Adding a level of complexity, it is possible that the current level is not always a quantitative marker of the pathology, even in iPS-CMs. One study identified two modifier genes in a family presenting a highly variable severity of the LQT among its members (carrying the R752W mutant), but similar hERG current levels in their corresponding iPS-CMs (Chai et al., 2018). Another study was also able to mimic, at the action potential level, the patient-dependent severity of the LQTS due to the L552S mutation in hERG despite similar current levels in asymptomatic vs. symptomatic patients iPS-CMs (Shah et al., 2020). Nevertheless, more studies are needed to firmly conclude on the added value of the more complex, time-consuming and costly iPS-derived cardiomyocytes in most of the variants. Noteworthy, patient-specific iPS-CMs is not a resource that all investigators have access to. Another option is to use commercially available iPS-CMs cell lines which can be infected with hERG variants to study their biophysical characteristics in a cardiac cell type (Liu and Trudeau, 2015).
The use of iPS-CMs may be more critical in other pathologies such as the Brugada syndrome in which the cell environment/patient’s genome is more influent. For instance, iPS-CMs generated from six Brugada patients with different genetic backgrounds, revealed the same INa current abnormality in the six cell lines, independently of the presence (2 Brugada patients) or absence (4 Brugada patients) of a mutation in the SCN5A gene, coding for the sodium channel NaV1.5 (Al Sayed et al., 2021). This suggests that iPS-CMs are critical to study the mechanisms implicated in complex polygenic pathologies such as the Brugada syndrome (Barc et al., 2022).
The generation of iPS-CMs may in the future allow identifying the impact of a variant in a hERG channel regulator, such as KCNE2 which has been proposed as a potential accessory subunit for hERG, but this remains to be confirmed (Eldstrom and Fedida, 2011). If KCNE2 is confirmed as an auxiliary subunit, co-transfection of hERG with this subunit in a mammalian cell line may add more precision to this kind of hERG phenotyping by allowing the system to be more similar to the patient cardiomyocyte. On the other hand, any hypothetical accessory subunit has to be carefully validated first. Moreover, relative expression of hERG vs. the auxiliary subunit has to be carefully calibrated since non-physiological overexpression of this subunit can rescue a loss of function mutation on the channel subunit, and underestimate the effect of a mutant, a story quite similar to the use of room temperature in X. laevis oocytes experiments described above (Liu et al., 2016).
At last, some articles use neonatal cardiomyocytes, as in a study which described similar effect of the G601S and N470D mutations on the current characteristics as in HEK-293 cells, for instance on the activation curve and deactivation kinetics (Lin et al., 2010).
Is it possible to easily mimic heterozygosity in high-throughput systems?
Importantly, most LQT2 mutation carriers are heterozygous. For instance, less than 1% of probands registered in the French database from the CARDIOGEN network are homozygous for a mutation. In order to mimic as much as possible, the condition of the patient, it is useful 1) to determine if there is an equal expression of both alleles, which seems to be the case (Shah et al., 2020), and 2) to be able to reproduce in the model of study this equal expression of both alleles.

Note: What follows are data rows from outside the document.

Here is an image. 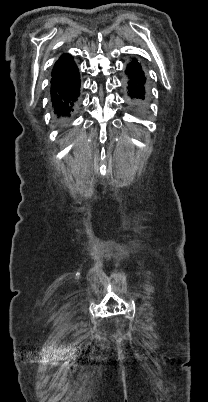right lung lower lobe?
Wrapping results in <instances>:
<instances>
[{
    "mask_svg": "<svg viewBox=\"0 0 208 402\" xmlns=\"http://www.w3.org/2000/svg\"><path fill=\"white\" fill-rule=\"evenodd\" d=\"M80 74L69 54H63L52 70L50 97L58 121L68 119L74 112L80 95Z\"/></svg>",
    "mask_w": 208,
    "mask_h": 402,
    "instance_id": "1",
    "label": "right lung lower lobe"
}]
</instances>
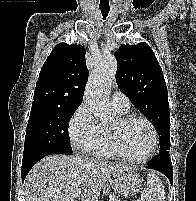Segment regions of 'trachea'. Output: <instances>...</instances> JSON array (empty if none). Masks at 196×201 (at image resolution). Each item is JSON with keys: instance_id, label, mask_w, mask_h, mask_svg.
<instances>
[{"instance_id": "trachea-1", "label": "trachea", "mask_w": 196, "mask_h": 201, "mask_svg": "<svg viewBox=\"0 0 196 201\" xmlns=\"http://www.w3.org/2000/svg\"><path fill=\"white\" fill-rule=\"evenodd\" d=\"M99 9L102 13L103 19H106V17L108 16V13L110 11V7L109 6H107V7L100 6Z\"/></svg>"}]
</instances>
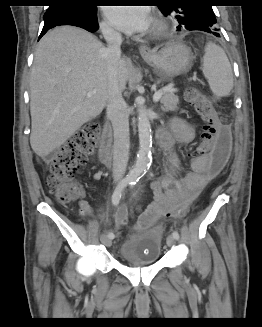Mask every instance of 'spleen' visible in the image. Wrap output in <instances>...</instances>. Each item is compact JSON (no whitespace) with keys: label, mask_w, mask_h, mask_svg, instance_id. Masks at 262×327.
I'll return each mask as SVG.
<instances>
[{"label":"spleen","mask_w":262,"mask_h":327,"mask_svg":"<svg viewBox=\"0 0 262 327\" xmlns=\"http://www.w3.org/2000/svg\"><path fill=\"white\" fill-rule=\"evenodd\" d=\"M202 61L203 74L208 79L214 96L219 98L229 95L233 88V74L224 50L209 42L205 47Z\"/></svg>","instance_id":"1"}]
</instances>
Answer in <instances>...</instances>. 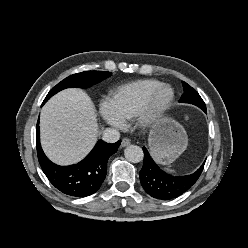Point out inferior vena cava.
Masks as SVG:
<instances>
[{"label": "inferior vena cava", "mask_w": 248, "mask_h": 248, "mask_svg": "<svg viewBox=\"0 0 248 248\" xmlns=\"http://www.w3.org/2000/svg\"><path fill=\"white\" fill-rule=\"evenodd\" d=\"M103 140L107 143H115L120 138V133L115 128H106L103 131Z\"/></svg>", "instance_id": "inferior-vena-cava-1"}]
</instances>
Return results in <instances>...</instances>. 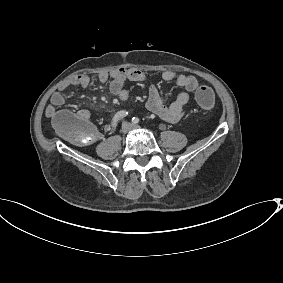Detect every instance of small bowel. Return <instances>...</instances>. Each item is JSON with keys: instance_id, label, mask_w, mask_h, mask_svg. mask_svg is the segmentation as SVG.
I'll return each mask as SVG.
<instances>
[{"instance_id": "obj_1", "label": "small bowel", "mask_w": 283, "mask_h": 283, "mask_svg": "<svg viewBox=\"0 0 283 283\" xmlns=\"http://www.w3.org/2000/svg\"><path fill=\"white\" fill-rule=\"evenodd\" d=\"M161 78L164 81L175 82L183 88V91L178 94L172 103L167 104L165 97L160 93L158 87L151 84L146 107L161 119L170 123H177L185 114V108L190 100V94L198 89V81L192 75L180 74L174 71L163 72ZM109 79L111 80L110 92L121 100H127L129 97V93L125 88L127 81L144 82L148 80L146 74L136 68H120L110 73L103 72L98 75V80L101 83H106ZM90 82V77L86 74H78L63 81L59 85V90L51 96L50 104L46 108V116L54 119L58 113L57 109L65 103L64 92L69 87L79 86L86 88L90 85ZM77 115L85 119L89 118V112L87 110H80Z\"/></svg>"}]
</instances>
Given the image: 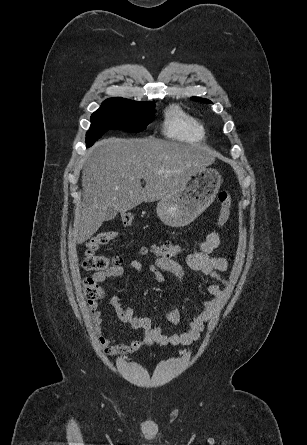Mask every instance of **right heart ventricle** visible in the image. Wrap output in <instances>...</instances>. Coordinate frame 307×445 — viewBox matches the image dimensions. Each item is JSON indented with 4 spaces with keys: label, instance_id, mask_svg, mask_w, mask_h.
<instances>
[{
    "label": "right heart ventricle",
    "instance_id": "obj_1",
    "mask_svg": "<svg viewBox=\"0 0 307 445\" xmlns=\"http://www.w3.org/2000/svg\"><path fill=\"white\" fill-rule=\"evenodd\" d=\"M165 133L181 140L199 139L204 135V128L194 117L174 107L167 112Z\"/></svg>",
    "mask_w": 307,
    "mask_h": 445
}]
</instances>
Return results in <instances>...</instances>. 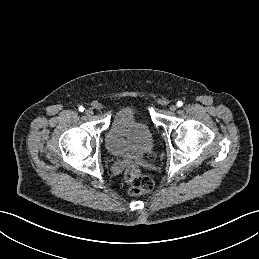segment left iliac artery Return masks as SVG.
Returning <instances> with one entry per match:
<instances>
[{
    "label": "left iliac artery",
    "mask_w": 259,
    "mask_h": 259,
    "mask_svg": "<svg viewBox=\"0 0 259 259\" xmlns=\"http://www.w3.org/2000/svg\"><path fill=\"white\" fill-rule=\"evenodd\" d=\"M177 106H178V107L183 106V102H182V101H178V102H177Z\"/></svg>",
    "instance_id": "44dca946"
}]
</instances>
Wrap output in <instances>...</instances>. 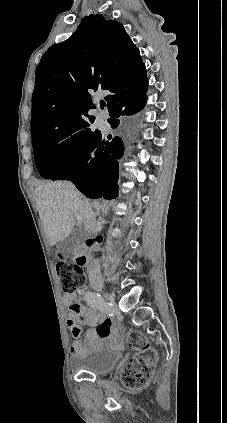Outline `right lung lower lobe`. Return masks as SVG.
Here are the masks:
<instances>
[{"label":"right lung lower lobe","instance_id":"1","mask_svg":"<svg viewBox=\"0 0 227 423\" xmlns=\"http://www.w3.org/2000/svg\"><path fill=\"white\" fill-rule=\"evenodd\" d=\"M146 101L145 94L128 96L125 100L108 107V119L112 128H116L124 115H132L141 110ZM89 150L81 157L76 170L65 180L72 181L88 198L112 199L118 191L119 159L123 156L124 146L120 137H114L110 142L96 132ZM111 139V138H109Z\"/></svg>","mask_w":227,"mask_h":423}]
</instances>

In conventional patch-clamp study, equal expression of both alleles is achieved by transfecting cells with the equal amount of the two DNAs (Ficker et al., 2000; Chevalier, 2001; Saenen et al., 2007; Hayashi et al., 2009; McBride et al., 2013). Mimicking such heterozygosity is not always performed, some studies only comparing the WT and mutant condition, without testing the WT + mutant co-expression (22% of all variants studied in electrophysiology are only studied in the homozygote condition, cf. Supplemental Table S1). Classical transient transfections, such as FuGENE, Lipofectamine based transfections, are not very efficient in term of the percentage of transfected cells, requiring the co-expression of a reporter such as GFP to select the transgene expressing cells. In a high-throughput system, it is not possible to detect and select a transfected cell, leading to two major options: i) electroporation, which is much more efficient than chemical transfection in term of the percentage of transfected cells, has been successfully used for KCNQ1 high-throughput phenotyping (Vanoye et al., 2018). ii) A cell line stably expressing the WT or mutant channel can overcome the need of transient transfection and was used for hERG high-throughput phenotyping (Ng et al., 2020). Yet, one first limit is that production of stable cell lines is time consuming (several steps of antibiotic selections). Second, such strategy allows the integration of a unique plasmid in cells, representing a limit as compared to transient transfection, which allows transfection of 2 (or more) plasmids, as mentioned above. Thus, the heterozygote situation can be mimicked only by the use of a plasmid with two expression cassettes, provided that expressions of the two cDNA are equivalent. This requirement does not seem to be respected in several studies that make use of bicistronic plasmids containing an Internal Ribosome Entry Site (IRES), in which expression of the first cassette is at least five time greater than expression in the second cassette (Mizuguchi et al., 2000). Of note, a study suggests it may be possible to reduce the difference by mutating the IRES (Al-Allaf et al., 2019). If this strategy is successfully applied for equal expression of hERG cDNA in the two cassettes, it would be a worthwhile recommendation for the study of hERG variants.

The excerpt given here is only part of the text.